|   The fact that adoption information 
              has been both highly regulated and extremely controversial is one 
              of the hallmarks of modern adoption. At first sketchy and incomplete, 
              data contained in the adoption records of early twentieth-century 
              courts and agencies was available to anyone curious enough to search 
              it out. The same was true of uniform birth records, which were products 
              of state efforts to standardize birth registration during the first 
              third of the twentieth century.  
            In 1917, the Minnesota adoption 
              law was revised to mandate confidential records, and between 
              the world wars, most states in the country followed suit. Confidential 
              records placed information off limits to nosy members of the public 
              but kept it accessible to the children and adults directly involved 
              in adoption, who were called the “parties in interest.” 
             Confidentiality was advocated by professionals and policy-makers 
              determined to establish minimum standards 
              in adoption, decrease the stigma associated with illegitimacy, 
              and make child welfare the governing 
              rule in placement decisions. In practice, confidentiality placed 
              a premium on adoptions arranged anonymously, without any identifying 
              contact between natal and adoptive parents. Confidentiality also 
              meant that when courts issued adoption decrees, states produced 
              new birth certificates, listing adopters’ names, and sealed 
              away the originals, which contained the names of birth 
              parents, or at least birth mothers. 
            Many adopters, especially those whose infertility 
              made them long for exclusive parent-child ties, surely preferred 
              anonymity as well. Confidentiality made it possible for some of 
              these parents to avoid telling their children 
              that they were adopted at all. The relatives of many unmarried birth 
              mothers also favored confidentiality. Especially during the postwar 
              baby boom, when more out-of-wedlock births occurred in middle-class 
              families than had been the case earlier in the century, mortified 
              parents argued that their daughters should have a second chance 
              to lead normal, married lives. Maternity homes proliferated to shield 
              non-marital pregnancies from public view and helped to make adoption 
              a topic of embarrassment and shame. 
            Anonymity and new birth certificates were both consistent with 
              matching, which set out to make new 
              families “as if” they had been made naturally.

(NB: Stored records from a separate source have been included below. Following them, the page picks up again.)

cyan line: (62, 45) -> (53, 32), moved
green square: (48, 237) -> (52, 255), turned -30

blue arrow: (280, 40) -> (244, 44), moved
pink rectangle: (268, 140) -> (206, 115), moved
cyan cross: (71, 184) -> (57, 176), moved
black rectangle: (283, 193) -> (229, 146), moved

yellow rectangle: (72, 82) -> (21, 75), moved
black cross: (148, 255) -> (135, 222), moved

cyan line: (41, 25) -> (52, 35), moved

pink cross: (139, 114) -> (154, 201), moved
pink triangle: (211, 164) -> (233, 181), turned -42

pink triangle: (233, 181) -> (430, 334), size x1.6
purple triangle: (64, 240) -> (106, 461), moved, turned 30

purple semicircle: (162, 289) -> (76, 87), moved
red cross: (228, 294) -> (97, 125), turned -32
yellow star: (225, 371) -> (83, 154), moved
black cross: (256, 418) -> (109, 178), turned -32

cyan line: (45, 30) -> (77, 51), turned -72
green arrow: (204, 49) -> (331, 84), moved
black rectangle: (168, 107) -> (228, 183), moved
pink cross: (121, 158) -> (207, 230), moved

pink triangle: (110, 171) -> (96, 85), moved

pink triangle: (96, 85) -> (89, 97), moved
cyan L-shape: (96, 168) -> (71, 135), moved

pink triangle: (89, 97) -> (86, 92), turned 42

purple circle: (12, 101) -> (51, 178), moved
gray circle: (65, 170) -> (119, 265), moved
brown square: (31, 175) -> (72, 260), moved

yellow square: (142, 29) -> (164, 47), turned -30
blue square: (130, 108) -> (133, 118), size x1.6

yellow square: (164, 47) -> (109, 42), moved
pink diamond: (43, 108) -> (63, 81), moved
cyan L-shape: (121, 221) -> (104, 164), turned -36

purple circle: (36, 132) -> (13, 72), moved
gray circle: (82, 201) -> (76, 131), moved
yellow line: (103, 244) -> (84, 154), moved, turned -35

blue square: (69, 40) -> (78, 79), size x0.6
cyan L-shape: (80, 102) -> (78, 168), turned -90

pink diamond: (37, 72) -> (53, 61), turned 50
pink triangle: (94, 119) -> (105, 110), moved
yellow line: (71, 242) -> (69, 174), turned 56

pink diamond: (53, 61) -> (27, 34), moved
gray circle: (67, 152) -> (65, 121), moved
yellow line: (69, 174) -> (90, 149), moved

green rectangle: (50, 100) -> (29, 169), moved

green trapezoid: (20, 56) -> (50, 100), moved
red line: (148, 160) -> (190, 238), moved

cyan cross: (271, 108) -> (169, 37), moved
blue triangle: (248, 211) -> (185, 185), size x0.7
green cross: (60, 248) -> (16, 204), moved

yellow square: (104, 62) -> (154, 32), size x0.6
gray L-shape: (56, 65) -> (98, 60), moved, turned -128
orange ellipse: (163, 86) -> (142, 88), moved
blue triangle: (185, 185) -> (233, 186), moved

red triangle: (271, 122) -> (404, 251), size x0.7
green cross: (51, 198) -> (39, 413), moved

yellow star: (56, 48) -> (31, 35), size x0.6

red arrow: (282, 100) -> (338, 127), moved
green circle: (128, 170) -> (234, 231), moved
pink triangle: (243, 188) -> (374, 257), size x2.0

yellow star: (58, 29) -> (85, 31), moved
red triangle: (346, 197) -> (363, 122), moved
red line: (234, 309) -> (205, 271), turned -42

Confidentiality 
              was converted into secrecy only after World War II. Secrecy meant 
              that even adult adoptees, to their great surprise and frustration, 
              could not obtain information about their births and backgrounds. 
              The intentions behind confidentiality were benevolent, but sealed 
              records created an oppressive adoption closet. 
            Even though sealed records were recent inventions, rather than 
              enduring features of adoption history, they were largely responsible 
              for the adoption reform movement that gathered steam in the 1970s. 
              New York housewife Florence Fisher set out to find her birth mother 
              and inspired adoptees around the country when she founded the Adoptees’ 
              Liberty Movement Association, a pioneering reform organization that 
              called sealed records “an affront to human dignity.” 
              At the time, few adoption activists realized the newness of the 
              policies they sought to overturn by opening sealed records, facilitating 
              search and reunion, and advocating 
              open adoption. Records activism attracted great sympathy but achieved 
              relatively few practical victories and sealed records continue to 
              provoke heated controversy today. Many states have established mutual 
              consent registries, which aim for compromise between the rights 
              of adult adoptees to obtain birth information and the assurance 
              that many birth mothers were given that their identities would remain 
              confidential. Sealed records are also the target of militant activism 
              by such groups as Bastard 
              Nation, which succeeded in passing 
              Ballot Measure 58, an open records law, in the state of Oregon 
              in 1998. 
            Until 1945, however, most members of adoptive families in the United 
              States had perfectly legal access to birth certificates and adoption-related 
              court documents and most agencies acted as passive registries through 
              which separated relatives might locate one another. Disclosure—not 
              secrecy—has been the historical norm in adoption.